Upon the heels of plagiarism is peer-review, another important ingredient to any academic code. It is the academic process by which all scholarly claims are submitted to be reviewed by other credentialed biblical scholars. Larry Hurtado, former professor of New Testament Language, Literature, and Theology, at the University of Edinburgh, has pointed out, “genuine scholarly claims are submitted for review by other scholars competent to judge matters. This is how real scholarship works, not by rushing into print with some sensational claim (for which the author is scarcely qualified), by-passing scholarly review critique.”2 

When I first entered academia (eight years ago), I was both credulous and naive. I was eager to write something that I was convinced no one else in the world of biblical scholarship had discovered. I gave no thought as to whether my claims displayed a naivety, which fell outside the norm of biblical scholarship. Of course, I quickly discovered that there is a process in place, in which one must subject his or her own academic work to be interrogated by both colleagues and professors. Thus, peer-review is critical to any scholar-in-training’s academic code, because without it, there can be no integrity in his or her work, i.e., there is often no real interaction with scholarly colleagues. Thus, what remains, is typically a useless piece of writing that will make no credible contribution to the guild.

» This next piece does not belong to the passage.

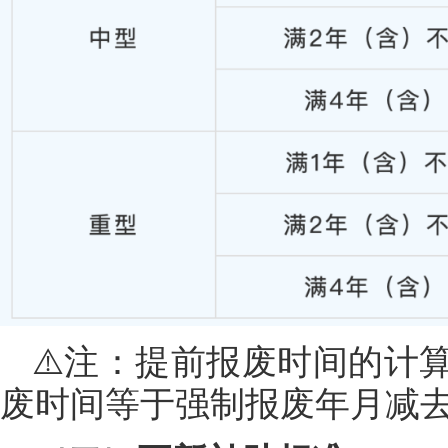
⚠️注：提前报废时间的计
废时间等于强制报废年月减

3. The Importance of Listening to Dissenting Voices in Biblical Scholarship

Though dissenting voices can come through peer-review, what I have in mind here is something more specific. It has to do with allowing one’s own paradigm to be challenged. One of the shifts in the current post-modern climate of biblical studies has been its challenge to modernism’s historical concerns and its claim of reason-based objectivity. Thus, there has been a move away from historical-critical concerns to less “concrete” methods, such as deconstruction, structuralism, literary/narrative criticism, reader-response criticism, social, gender, feminist, and liberation. The central argument of many post-modern biblical scholars is that one’s own social context often predisposes them to a certain interpretational bias. Therefore, they posit that it is important to hear the interpretive voices of others.

For example, liberation theologians such as James Cone are only one out of many that have argued for an interpretation of Jesus from the perspective of those who are the marginalized in a society.3 Likewise, R. S. Sugirtharajah, Professor of Biblical Hermeneutics at the University of Birmingham, portrays Jesus as one who “walked on earth as the friend of the discriminated and marginalized sections of Palestine.”4 Thus, there is now a move among many biblical scholars to favor interpretations that include, “social justice for the oppressed, poor, minority, marginalized, or those who have been taken advantage of through socio-political, economic, and religious tyranny.”5

Throughout my academic career, I have come to appreciate the value of these dissenting voices, because in many ways, they are different from my own. Whether or not, I agree in totality with them is insignificant. The point here is that I must not allow my own presuppositions to go unchallenged. To do so, is the mark of immature and dishonest scholarship. Dialogue with dissenting voices is significant to the development of any prospective scholar.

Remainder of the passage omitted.